I am traveling to downtown Chicago soon and I was wondering if anyone knows of anywhere in Chicago inn which there is a physical cube shop. Any help would be appreciated!


----------



## izovire (Jul 30, 2011)

rjvandy said:


> I am traveling to downtown Chicago soon and I was wondering if anyone knows of anywhere in Chicago inn which there is a physical cube shop. Any help would be appreciated!


 
If you're looking for speed cubes specifically you will not find any stores in North America. The best you'll find is Rubik's brand and if you're super duper fortunate you'll find V-cubes at a random puzzle store in a mall. 

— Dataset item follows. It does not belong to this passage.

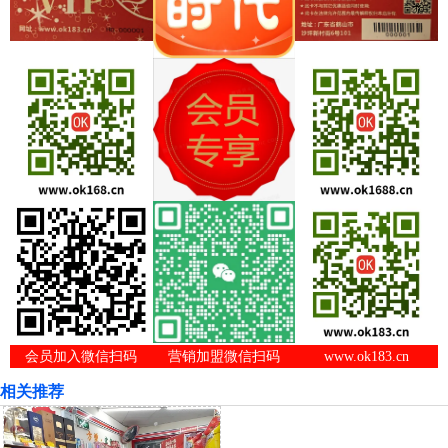
会员加入微信扫码
营销加盟微信扫码
www.ok183.cn
相关推荐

Did you know I opened the first physical speed cube store in North America? It lasted for 7 months and I had to close due to a chain of unfortunate events. I will open another type of store in a couple of years. I would like to start a small Kiosk in Chicago in the future though.


----------



## James Cavanauh (Jul 30, 2011)

izovire said:


> If you're looking for speed cubes specifically you will not find any stores in North America. The best you'll find is Rubik's brand and if you're super duper fortunate you'll find V-cubes at a random puzzle store in a mall.
> 
> Did you know I opened the first physical speed cube store in North America? It lasted for 7 months and I had to close due to a chain of unfortunate events. I will open another type of store in a couple of years. I would like to start a small Kiosk in Chicago in the future though.





DC PLEASEEEEEEEE


----------



## SpacePanda15 (Jul 30, 2011)

izovire said:


> If you're looking for speed cubes specifically you will not find any stores in North America. The best you'll find is Rubik's brand and if you're super duper fortunate you'll find V-cubes at a random puzzle store in a mall.
> 
> Did you know I opened the first physical speed cube store in North America? It lasted for 7 months and I had to close due to a chain of unfortunate events. I will open another type of store in a couple of years. I would like to start a small Kiosk in Chicago in the future though.


 
Kiosk in chicago!? *faints*


----------



## TheMachanga (Jul 30, 2011)

There's a store called Marbles: The Brain Store that sells V-cubes somewhere in Downtown. There's also a game store (like board games and stuff) in Woodfield mall that sells v-cubes too. Those stores sell Rubik's brand stuff too.


----------



## rjvandy (Jul 30, 2011)

izovire said:


> If you're looking for speed cubes specifically you will not find any stores in North America. The best you'll find is Rubik's brand and if you're super duper fortunate you'll find V-cubes at a random puzzle store in a mall.
> 
> Did you know I opened the first physical speed cube store in North America? It lasted for 7 months and I had to close due to a chain of unfortunate events. I will open another type of store in a couple of years. I would like to start a small Kiosk in Chicago in the future though.





Thanks for the info! Good luck opening your store!


----------



## rjvandy (Jul 30, 2011)

TheMachanga said:


> There's a store called Marbles: The Brain Store that sells V-cubes somewhere in Downtown. There's also a game store (like board games and stuff) in Woodfield mall that sells v-cubes too. Those stores sell Rubik's brand stuff too.


 
Sweet I need some big cubes so I will check out Marbles.


----------



## rjvandy (Aug 14, 2011)

So I checked out marbles in downtown Chicago and the only cube related stuff were v5 for 40.00 , both versions of the v2 and rubiks brand 3x3s. I didnt get any thing but it was nice to at least see vcubes in the store.


----------